Segment Start: Data shown

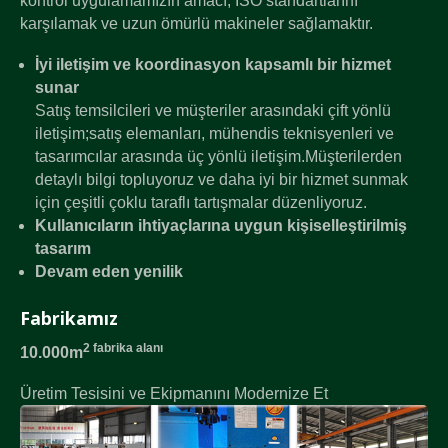
kontrol uygulamamızın amacı, ISO standartlarını
karşılamak ve uzun ömürlü makineler sağlamaktır.
İyi iletişim ve koordinasyon kapsamlı bir hizmet
sunar
Satış temsilcileri ve müşteriler arasındaki çift yönlü
iletişim;satış elemanları, mühendis teknisyenleri ve
tasarımcılar arasında üç yönlü iletişim.Müşterilerden
detaylı bilgi topluyoruz ve daha iyi bir hizmet sunmak
için çeşitli çoklu taraflı tartışmalar düzenliyoruz.
Kullanıcıların ihtiyaçlarına uygun kişiselleştirilmiş
tasarım
Devam eden yenilik
Fabrikamız
2 fabrika alanı
10.000m
Üretim Tesisini ve Ekipmanını Modernize Et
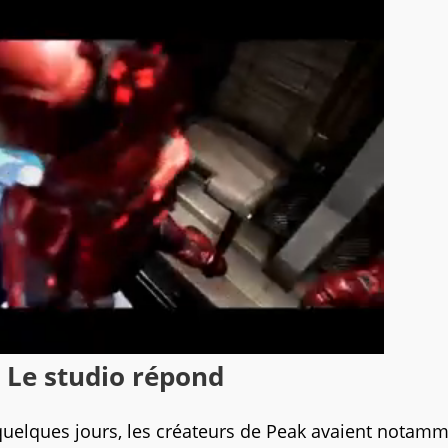
 Le studio répond
quelques jours, les créateurs de Peak avaient notam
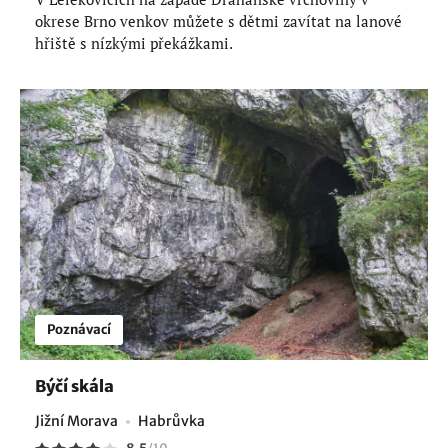
okrese Brno venkov můžete s dětmi zavítat na lanové
hřiště s nízkými překážkami.
Poznávací
Býčí skála
Jižní Morava
Habrůvka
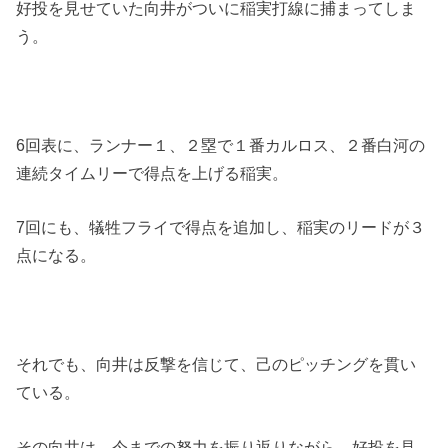
好投を見せていた向井がついに稲実打線に捕まってしま
う。
6回表に、ランナー１、２塁で１番カルロス、２番白河の
連続タイムリーで得点を上げる稲実。
7回にも、犠牲フライで得点を追加し、稲実のリードが３
点になる。
それでも、向井は反撃を信じて、己のピッチングを貫い
ている。
その向井は、今までの努力を振り返りながら、好投を見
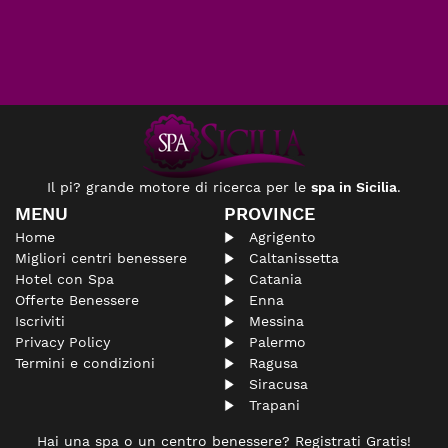
Il pi? grande motore di ricerca per le
spa in Sicilia
.
MENU
PROVINCE
Home
Agrigento
Migliori centri benessere
Caltanissetta
Hotel con Spa
Catania
Offerte Benessere
Enna
Iscriviti
Messina
Privacy Policy
Palermo
Termini e condizioni
Ragusa
Siracusa
Trapani
Hai una spa o un centro benessere? Registrati Gratis!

Segment End: Data shown

_Assigned task_
Only the lines from the one that contains "それでも、向井は反撃を信じて、己のピッチングを貫い" to the end of the records, inclusive, are to be quoted exactly, with pictures excluded.

_Exercise response_
それでも、向井は反撃を信じて、己のピッチングを貫い
ている。
その向井は、今までの努力を振り返りながら、好投を見
Il pi? grande motore di ricerca per le
spa in Sicilia
.
MENU
PROVINCE
Home
Agrigento
Migliori centri benessere
Caltanissetta
Hotel con Spa
Catania
Offerte Benessere
Enna
Iscriviti
Messina
Privacy Policy
Palermo
Termini e condizioni
Ragusa
Siracusa
Trapani
Hai una spa o un centro benessere? Registrati Gratis!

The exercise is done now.